After viewing two weeks of "Power Rangers" episodes aired in April and May, 1994, the Regional Council unanimously decided that the program contravened several articles related to children's programming, in the industry's Voluntary Code Regarding Violence in Television Programming. In particular, the Regional Council agreed that the program depicted excessive violence and that the scenes of violence were not essential to the plot of the program and to character development. The members added that violence was generally the preferred means of conflict resolution and in fact, the program offered no alternative to violence in order to resolve conflict. The Regional Council concluded that the program glossed over the consequences of violence and, in this way I invited young viewers to imitate the martial arts techniques depicted in the program. Because of these Code violations, CIII-TV (GLOBAL) must announce the decision during prime time in the next thirty days.

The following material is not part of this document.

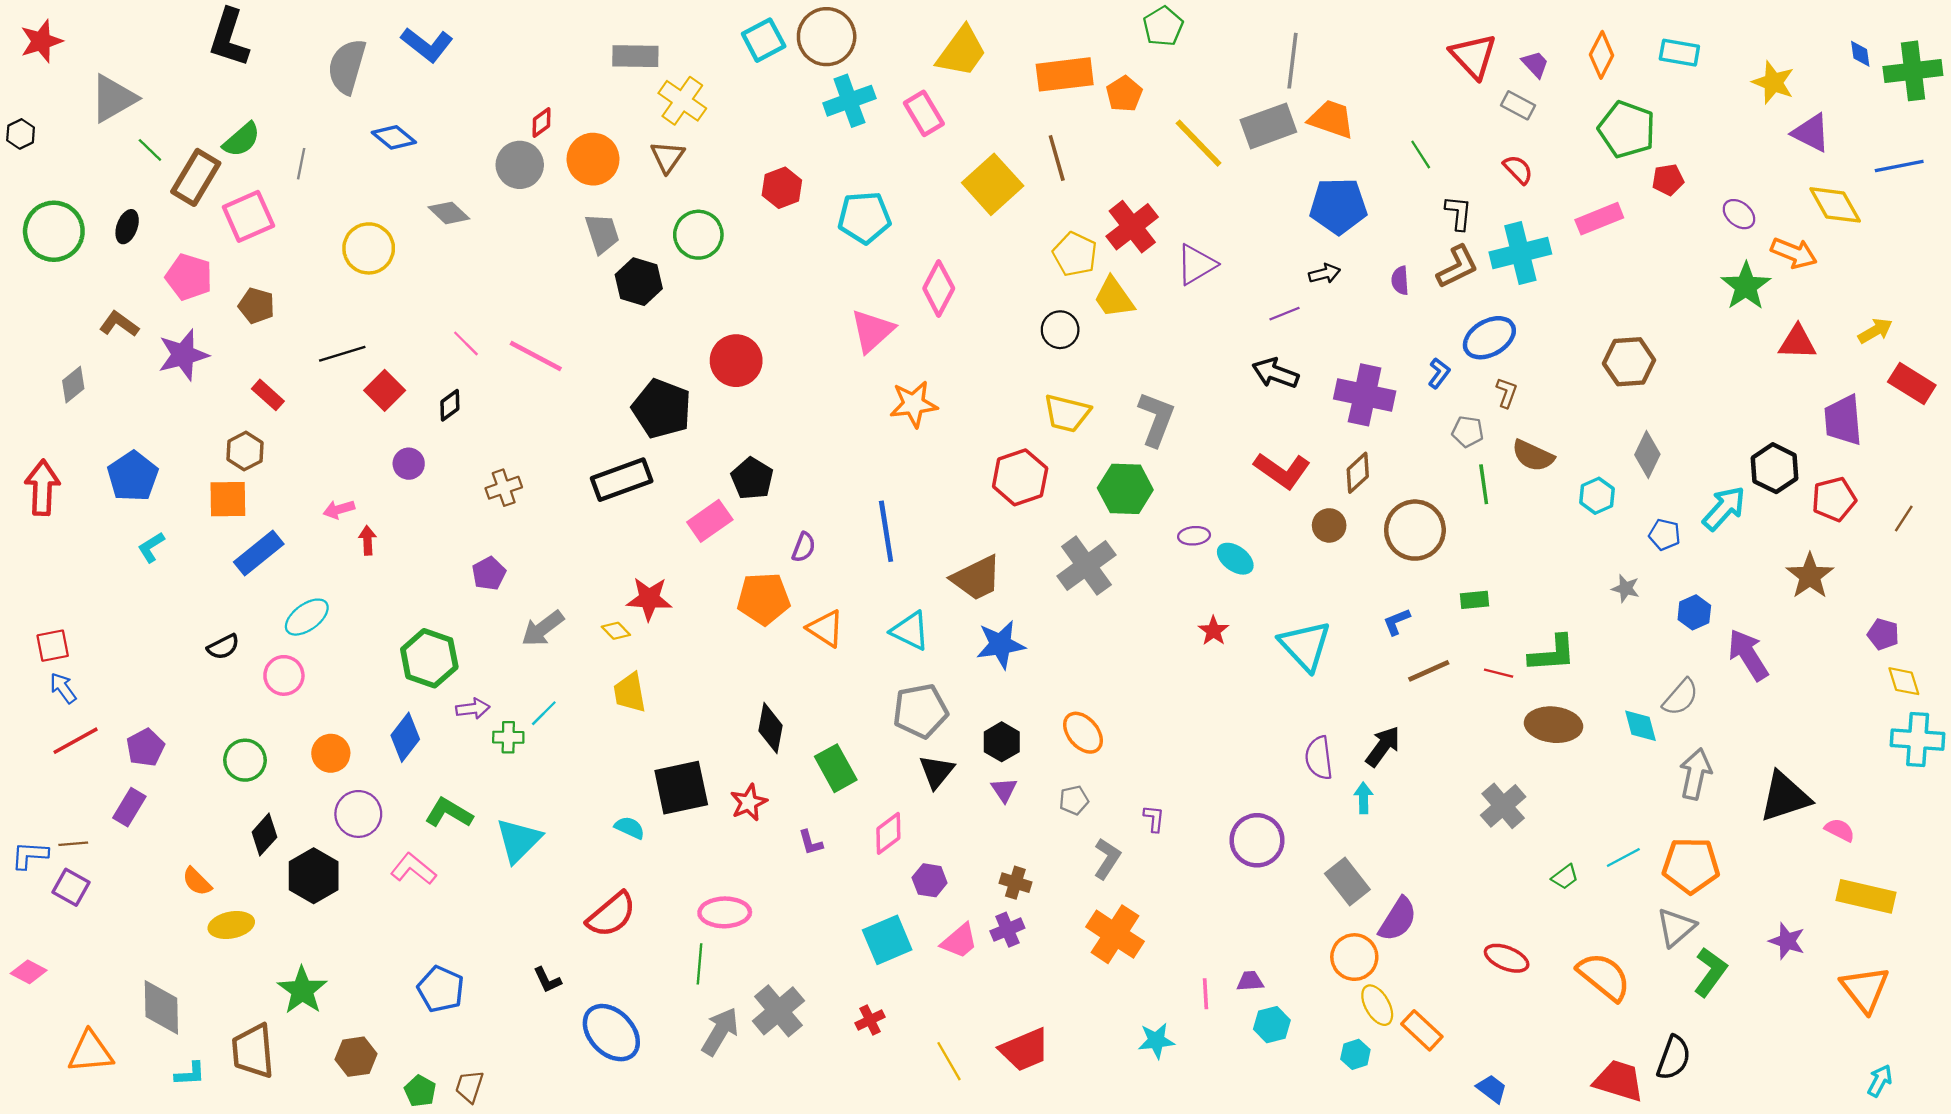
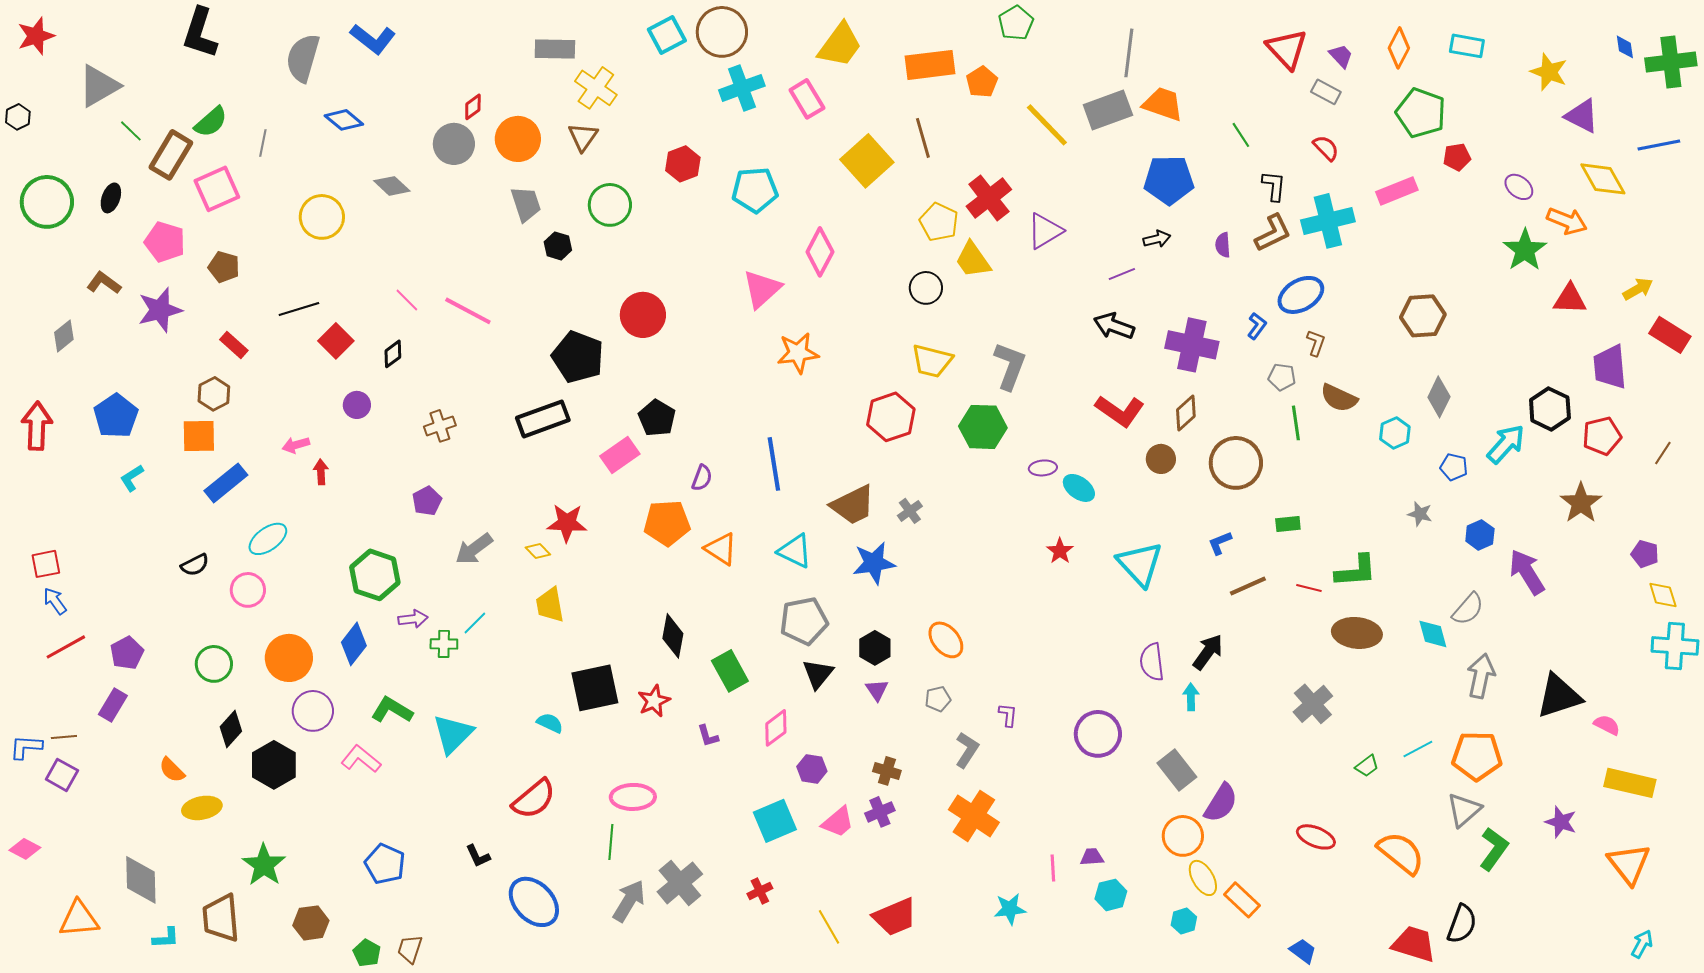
black hexagon: (639, 282) -> (558, 246), size x0.7
gray cross: (1086, 566) -> (910, 511), moved, size x0.5
orange circle: (331, 753) -> (289, 658), size x1.4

This is the Council's first decision relating to the Violence Code, which came into force on January 1,1994. Private sector broadcasters (including Global), developed the Code in consultation with community organizations and the Canadian Radio-television and Telecommunications Commission (CRTC), to respond to public concerns about violence on television. While these broadcasters (and new pay/specialty services) must adhere to the Code, the Council noted that this requirement does not currently apply to existing pay/specialty services or to foreign broadcasters whose signal is delivered by cable into Canadian homes. Given that both YTV (a Canadian specialty service) and the U.S.-based Fox network also broadcast the "Power Rangers", the Regional Council deplored the fact that the systems established to protect Canadian children from violence on Canadian private sector television do not exist for other services. The decision highlights the need for all industry sectors: private sector television, pay/specialty television, and cable operators, to take responsibility for television violence.
Established by the Canadian Association of Broadcasters (representing Canada's private sector broadcasters) in 1990, the CBSC administers industry Codes on sex-role portrayal and ethics, in addition to the Violence Code. Over 95% of CAB member stations are members of the CBSC and adhere to the industry Codes.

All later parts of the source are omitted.